### Work item
When you reach the line containing "Do not try to impersonate o" in the records below, start copying exactly, and stop once you have copied the line containing "healthier you are, the lower your rates will".

Dataset items:
-- Opening Marker --

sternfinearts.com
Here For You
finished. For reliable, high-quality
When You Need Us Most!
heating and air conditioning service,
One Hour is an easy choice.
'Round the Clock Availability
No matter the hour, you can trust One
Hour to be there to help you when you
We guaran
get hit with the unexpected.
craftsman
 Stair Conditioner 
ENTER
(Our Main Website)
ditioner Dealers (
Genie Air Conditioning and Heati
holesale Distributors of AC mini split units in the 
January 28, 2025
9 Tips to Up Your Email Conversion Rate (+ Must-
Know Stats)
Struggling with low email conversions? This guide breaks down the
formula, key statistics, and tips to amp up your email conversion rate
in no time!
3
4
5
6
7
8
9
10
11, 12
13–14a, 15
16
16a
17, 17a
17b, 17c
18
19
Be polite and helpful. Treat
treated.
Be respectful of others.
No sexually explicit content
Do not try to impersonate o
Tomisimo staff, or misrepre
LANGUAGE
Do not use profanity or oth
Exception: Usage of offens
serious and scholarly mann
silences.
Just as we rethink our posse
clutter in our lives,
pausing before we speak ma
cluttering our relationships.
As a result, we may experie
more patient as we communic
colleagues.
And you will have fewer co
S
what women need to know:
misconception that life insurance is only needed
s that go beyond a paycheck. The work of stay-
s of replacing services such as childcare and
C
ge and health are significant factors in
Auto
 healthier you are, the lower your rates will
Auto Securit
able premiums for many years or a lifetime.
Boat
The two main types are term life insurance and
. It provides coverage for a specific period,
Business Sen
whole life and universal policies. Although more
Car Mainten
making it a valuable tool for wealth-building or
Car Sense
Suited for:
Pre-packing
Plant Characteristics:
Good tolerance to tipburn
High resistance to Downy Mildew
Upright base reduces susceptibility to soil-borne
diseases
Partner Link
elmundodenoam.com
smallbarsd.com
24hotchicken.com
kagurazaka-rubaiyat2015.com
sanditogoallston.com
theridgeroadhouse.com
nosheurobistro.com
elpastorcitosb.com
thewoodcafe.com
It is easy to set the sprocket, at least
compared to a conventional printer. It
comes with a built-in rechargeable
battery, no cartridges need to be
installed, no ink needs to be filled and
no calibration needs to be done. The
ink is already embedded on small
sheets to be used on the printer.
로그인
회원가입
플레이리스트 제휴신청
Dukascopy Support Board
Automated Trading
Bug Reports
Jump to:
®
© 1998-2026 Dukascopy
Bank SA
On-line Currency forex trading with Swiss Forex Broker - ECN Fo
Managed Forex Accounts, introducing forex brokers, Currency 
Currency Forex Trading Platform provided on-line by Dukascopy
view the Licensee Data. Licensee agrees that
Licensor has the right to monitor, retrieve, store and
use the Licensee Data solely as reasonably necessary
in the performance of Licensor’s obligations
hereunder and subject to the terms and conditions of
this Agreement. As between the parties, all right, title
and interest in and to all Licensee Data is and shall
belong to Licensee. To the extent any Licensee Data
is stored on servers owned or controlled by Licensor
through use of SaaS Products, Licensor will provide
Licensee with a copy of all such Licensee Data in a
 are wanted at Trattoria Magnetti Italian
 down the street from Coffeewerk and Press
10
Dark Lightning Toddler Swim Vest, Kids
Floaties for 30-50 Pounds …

-- Closing Marker --

### Result of the task
Do not try to impersonate o
Tomisimo staff, or misrepre
LANGUAGE
Do not use profanity or oth
Exception: Usage of offens
serious and scholarly mann
silences.
Just as we rethink our posse
clutter in our lives,
pausing before we speak ma
cluttering our relationships.
As a result, we may experie
more patient as we communic
colleagues.
And you will have fewer co
S
what women need to know:
misconception that life insurance is only needed
s that go beyond a paycheck. The work of stay-
s of replacing services such as childcare and
C
ge and health are significant factors in
Auto
 healthier you are, the lower your rates will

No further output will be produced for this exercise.